■ Exercise requirements ■
Each line of the material that includes the string "Hoạt" counts once; report the total and nothing further.

■ Data in this exercise ■
┌──

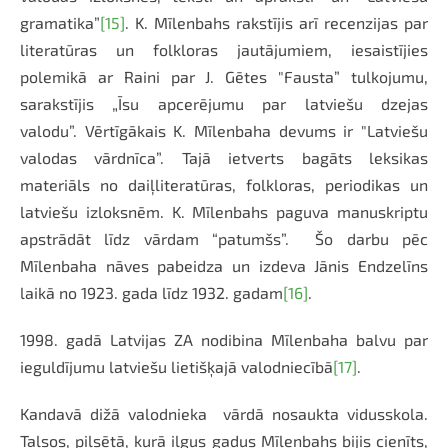
gramatika”
[15]
. K. Mīlenbahs rakstījis arī recenzijas par
literatūras un folkloras jautājumiem, iesaistījies
polemikā ar Raini par J. Gētes "Fausta” tulkojumu,
sarakstījis „Īsu apcerējumu par latviešu dzejas
valodu”. Vērtīgākais K. Mīlenbaha devums ir "Latviešu
valodas vārdnīca”. Tajā ietverts bagāts leksikas
materiāls no daiļliteratūras, folkloras, periodikas un
latviešu izloksnēm. K. Mīlenbahs paguva manuskriptu
apstrādāt līdz vārdam “patumšs”. Šo darbu pēc
Mīlenbaha nāves pabeidza un izdeva Jānis Endzelīns
laikā no 1923. gada līdz 1932. gadam
[16]
.
1998. gadā Latvijas ZA nodibina Mīlenbaha balvu par
ieguldījumu latviešu lietišķajā valodniecībā
[17]
.
Kandavā dižā valodnieka vārdā nosaukta vidusskola.
Talsos, pilsētā, kurā ilgus gadus Mīlenbahs bijis cienīts,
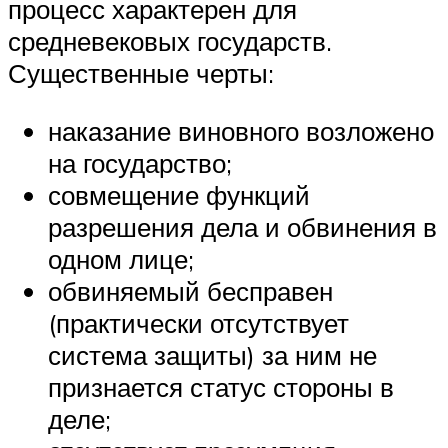
процесс характерен для
средневековых государств.
Существенные черты:
наказание виновного возложено
на государство;
совмещение функций
разрешения дела и обвинения в
одном лице;
обвиняемый бесправен
(практически отсутствует
система защиты) за ним не
признается статус стороны в
деле;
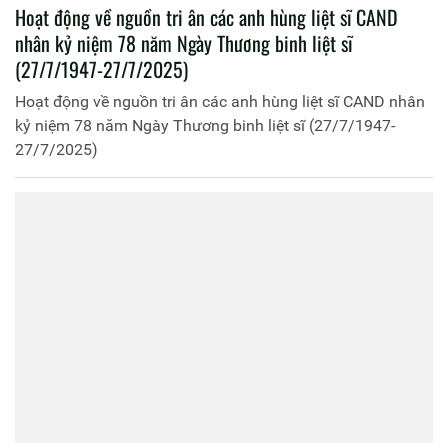
Hoạt động về nguồn tri ân các anh hùng liệt sĩ CAND
nhân kỷ niệm 78 năm Ngày Thương binh liệt sĩ
(27/7/1947-27/7/2025)
Hoạt động về nguồn tri ân các anh hùng liệt sĩ CAND nhân
kỷ niệm 78 năm Ngày Thương binh liệt sĩ (27/7/1947-
27/7/2025)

└──

■ Answer space ■
2